So, before asking for feedback on ports@, make sure the ports are in "good shape"


----------



## sadaszewski (May 27, 2020)

Zirias said:


> Except for huge repositories with pre-made "docker containers", and I bet that's often the reason people want Docker on FreeBSD – and in that case, all you can say is: won't work.



Well, it sounds almost as if you weren't using Docker that much yourself. I am using it daily and the case of pre-made containers is a marginal one. Unless by pre-made you consider as well the base system images (alpine, ubuntu, etc). You usually build your customized container yourself, as it is very easy.

Anyhow, Focker by definition aims to run containerized FreeBSD not Linux, therefore all those docker containers simply never were a target. Why would one like to run Linux on FreeBSD when the same can be easily achieved by building a corresponding FreeBSD image is beyond me.



Zirias said:


> Otherwise, there are a variety of tools using jails/zfs for something similar (arguably: better) already. I think e.g. Bastille aims at something pretty similar. That's *not* meant to criticize your project, I didn't look at either



Well, ok. No offense but without taking a look you really have no idea what you are talking about. I have inspected BastilleBSD very closely (PRIOR to starting the development of Focker) and it comes nowhere close neither to the functionality nor to the quality of Focker. I mean c'mon a system that is supposed to manage my jail deployments without test coverage? Please...

Again, there is nothing better on FreeBSD that mimicks the experience of Docker with the difference that it actually runs FreeBSD userland inside of the containers. Focker has the same build logic using Fockerfiles and has the focker-compose.yml based declarative jail creation, no need to wrap it any kind of additional tool like Ainsible. It itself enforces the desired state of all jail deployments.



Zirias said:


> And some choice never hurts! All I was saying is: Don't "necropost" Docker-related threads just for promotion, at least IMHO. A hint in a current Docker-related thread probably makes sense though, as for _some_ usecases, it might actually be what people are looking for.

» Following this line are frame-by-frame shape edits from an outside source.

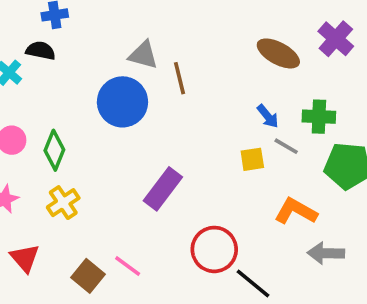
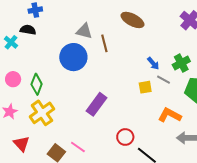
brown ellipse: (278, 53) -> (133, 20), moved
green cross: (319, 117) -> (181, 63), turned -30
yellow cross: (63, 203) -> (42, 113), size x1.4
red circle: (214, 249) -> (125, 137), size x0.7

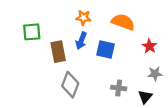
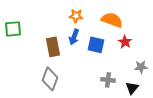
green square: (32, 32) -> (13, 29), moved
red star: (149, 46) -> (125, 42), moved
gray diamond: (70, 85) -> (50, 79), moved

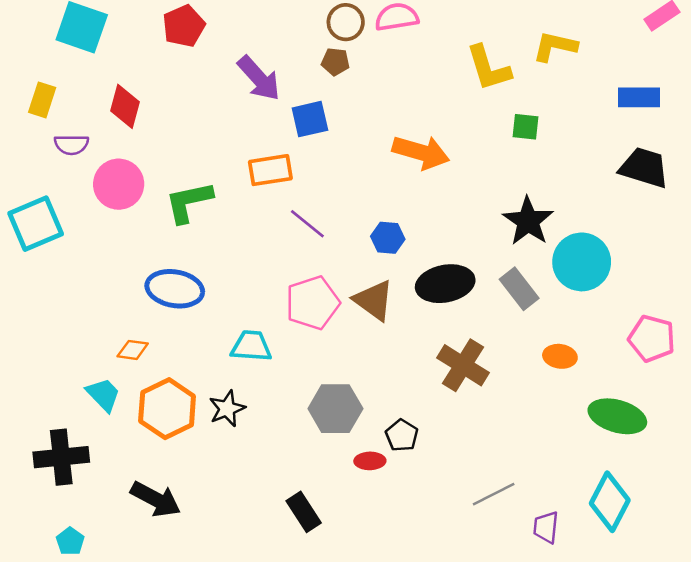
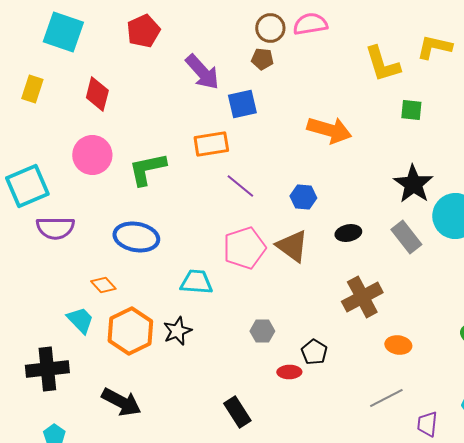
purple semicircle: (71, 145) -> (55, 228), moved, size x1.4
black ellipse: (445, 284) -> (348, 233), size x0.6
orange diamond: (133, 350) -> (103, 285), turned 40
orange ellipse: (560, 356) -> (398, 345), moved
brown cross: (463, 365) -> (362, 297), turned 30
gray hexagon: (335, 409) -> (262, 331), size x0.6

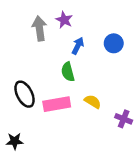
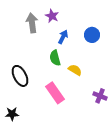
yellow semicircle: (93, 102) -> (75, 70), moved
pink rectangle: (57, 104) -> (55, 93), moved, turned 65

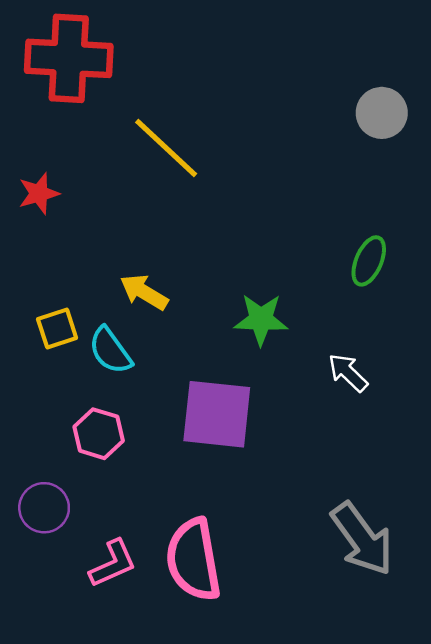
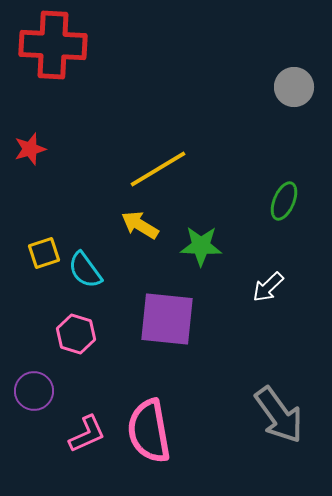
yellow line: (166, 148) -> (158, 169), moved, turned -74
yellow arrow: (144, 292) -> (140, 225), moved
white arrow: (348, 373) -> (268, 287), turned -88

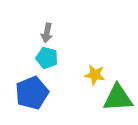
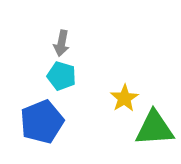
yellow star: (95, 75) -> (124, 98), turned 30

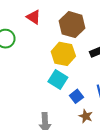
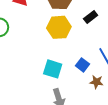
cyan square: (58, 80) -> (53, 69), moved

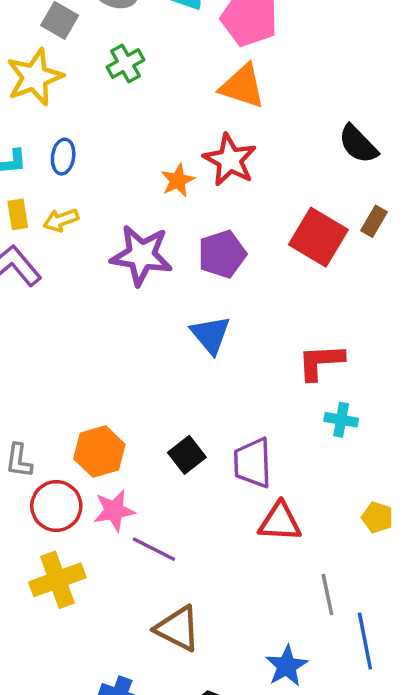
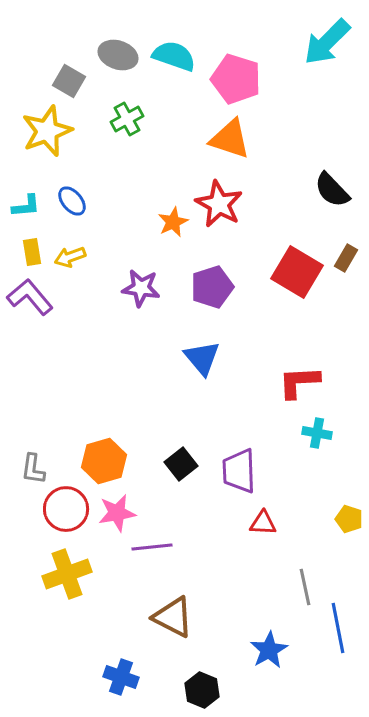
blue ellipse: (63, 157) -> (72, 201), turned -48
purple star: (141, 255) -> (141, 288), size x0.7
red triangle: (280, 522) -> (263, 523), size x0.7
purple line: (154, 549) -> (152, 547), turned -33

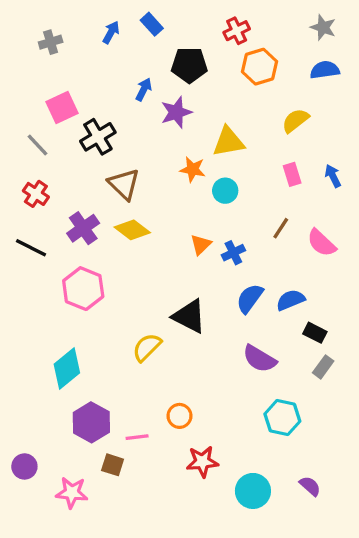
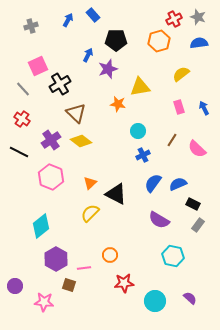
red cross: (237, 31) -> (174, 19), moved
cyan circle: (225, 191) -> (138, 131), moved
orange triangle: (201, 245) -> (90, 183), moved

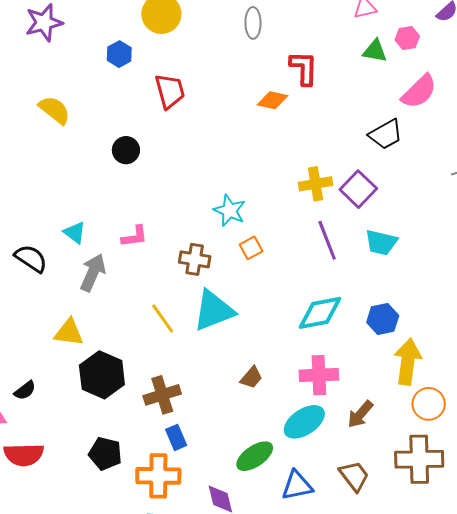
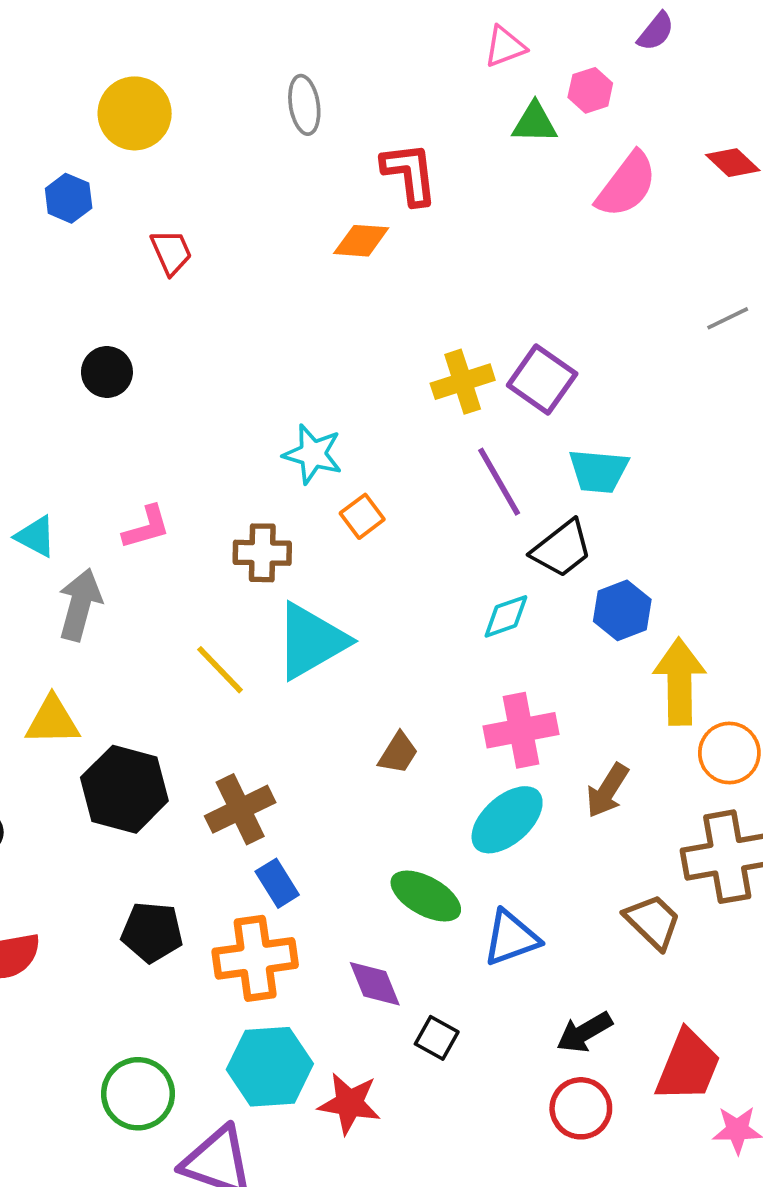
red trapezoid: (170, 91) -> (171, 252), size x0.7
black trapezoid: (386, 134) -> (562, 549), moved
cyan diamond: (320, 313) -> (506, 616), size x0.6
green ellipse: (255, 456) -> (426, 896), turned 72
brown trapezoid: (354, 476) -> (653, 922), moved

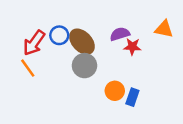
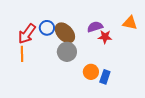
orange line: (28, 68) -> (22, 54), turned 35

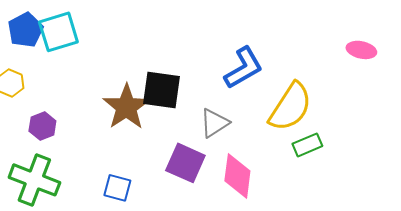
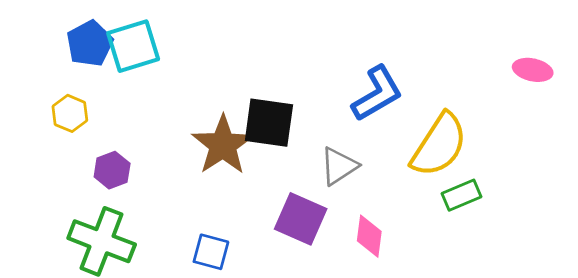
pink diamond: (237, 176) -> (369, 236), size x0.7

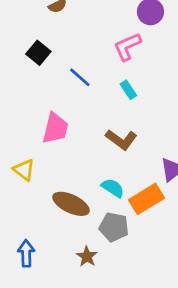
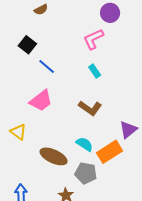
blue line: (80, 77) -> (47, 67), moved
pink trapezoid: (55, 128) -> (41, 101), turned 40

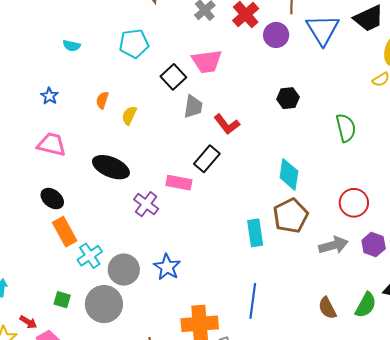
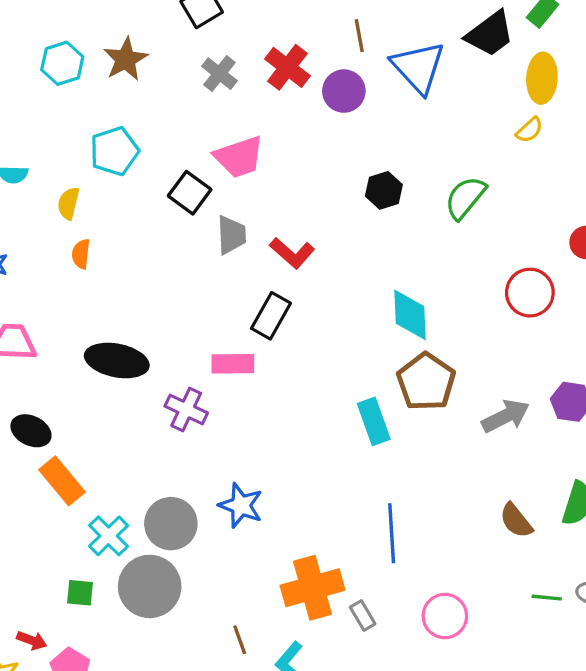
yellow semicircle: (129, 115) -> (68, 203), moved
green semicircle: (346, 128) -> (465, 198), moved, turned -116
red circle: (354, 203) -> (530, 293), moved
cyan cross: (90, 256) -> (109, 536), moved

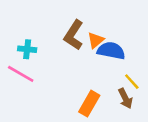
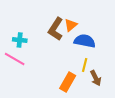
orange triangle: (96, 40) -> (71, 25), moved
yellow line: (132, 82) -> (85, 65), moved, turned 56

Ok, good, I think no more dead Docker-related threads are left anyway 



Zirias said:


> That's good! If it sits there without _any_ feedback for too long (say: 2 months?), it might have been overlooked. In that case, I'd kindly ask on ports@ for feedback  An official port is arguably the best way to make it easily accessible to users.
> 
> *edit:* I had a quick look, you should at least use ports-mgmt/portlint on ports you submit. E.g. the Makefile for py-jailconf could be fixed like this:
> 
> ...



Thank you for the tips. It seems like there is quite a lot of hassle to add anything to the ports tree. I am scared of how the eventual updates look like  For the time being I would really simply recommend an installation from the Git repository using python setup.py sdist && pip install.


----------